▸ What this task involves:
When a line of the records contains "magisterskie", copy it.
*** Opening of Provided records ***
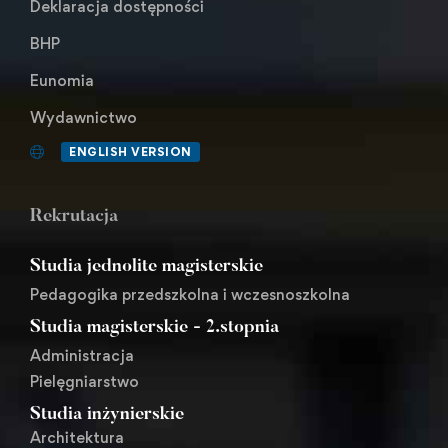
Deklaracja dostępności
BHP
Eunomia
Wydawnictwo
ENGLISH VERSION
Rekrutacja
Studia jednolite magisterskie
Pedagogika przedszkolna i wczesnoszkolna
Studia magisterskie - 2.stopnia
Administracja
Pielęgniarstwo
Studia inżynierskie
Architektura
*** Close of Provided records ***
▸ Answer area:
Studia jednolite magisterskie
Studia magisterskie - 2.stopnia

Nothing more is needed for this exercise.